Sometimes, though, it is unexpected volumes that retain a special affection. This is the case with what was probably the first cookbook that Kim and I really used (when we were students), The St. Michael All Colour Cookery Book by Jeni Wright. This volume, I’m sure, graced the kitchen counters of hundreds if not thousands of others students in bed-sits, digs, flats and other accommodation in universities throughout the land. The book came from good old dependable M & S, purchased by parents worried that their children would not eat properly once they’d left home.
Today, it may look rather dated (on our copy, the spine is torn, pages are folded over, there are splashes of gravy and wine most everywhere), but make no mistake: this is an inspirational volume which takes the reader on a whirlwind culinary journey around the world starting in the garden of basics. We learned through this book to make homemade stock, white sauce and how to roast a chicken. And we discovered a world of food in vichyssoise, French onion soup, pork fillet with prunes, circassian chicken, paprika chicken (made most usually with chicken wings, all that we could afford in student days), ratatouille, moussaka, sag gosht and more. We were of course madly in love and, in great part through this book, we discovered the love of cooking together and the love of eating together. It’s quite true to say we’ve never looked back.
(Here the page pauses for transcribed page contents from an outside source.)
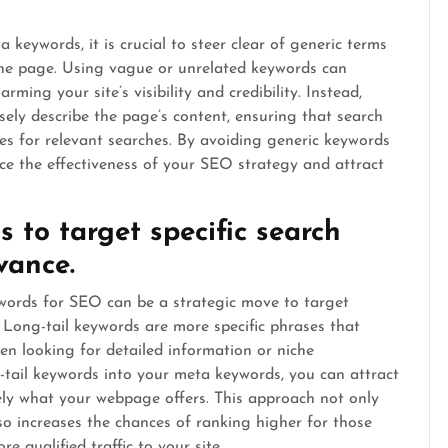
eywords, it is crucial to steer clear of generic terms
 the page. Using vague or unrelated keywords can
ming your site’s visibility and credibility. Instead,
isely describe the page’s content, ensuring that search
es for relevant searches. By avoiding generic keywords
ce the effectiveness of your SEO strategy and attract
s to target specific search
vance.
ywords for SEO can be a strategic move to target
. Long-tail keywords are more specific phrases that
hen looking for detailed information or niche
g-tail keywords into your meta keywords, you can attract
ely what your webpage offers. This approach not only
so increases the chances of ranking higher for those
re qualified traffic to your site.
Our own books are ones that we turn to regularly, too, not least because the recipes they contain are for foods that we know and love and eat often. It is, I think, every food authors’s hope that somewhere, in kitchens anywhere in the world, someone may have a copy of a favourite work (in our case The Wine and Food of Europe, our first book, published in 1982), propped up on a countertop, outrageously and irreverently splattered with gravy and wine, the jacket torn, the binding cracked and brittle, the pages over-scribbled with personal notes, perhaps in a round and girlish hand.

**************

Like the binding on an old book, the glue that holds our lives together can also sometimes become cracked and brittle. Yet food — familiar food, home food, foods that we remember and pass on to our children, foods that we love and which make us feel good and warm and happy and replete — can help to keep the separate pages and days and years of our lives in a certain semblance of order and continuity and satisfaction. Taste and taste memories, as Proust demonstrated, are powerful movers in their capacity to transport us immediately and comprehensively back through time and place to a particular moment, forever deep-frozen and preserved within our minds.
What hope, then, for a generation today whose childhood taste memories will only be of processed foods, cook-chilled ready-prepared meals, pot noodles, chicken nuggets, tomato ketchup, chips and burgers and deep-frozen pizza? What hope indeed?
Some simple resolutions for 2002: to buy an angel food cake tin; to try and recreate mom’s stuffed cabbage rolls (with Campbell’s condensed tomato soup); to cook pot roast more often; and to bake ginger snaps with Bella every Sunday. We can but try.
For the joy of cooking: it comes, I realise, not from the pages of any book but from passing on our love — of food, of life — through the foods that we prepare and share with our families, our children, our friends.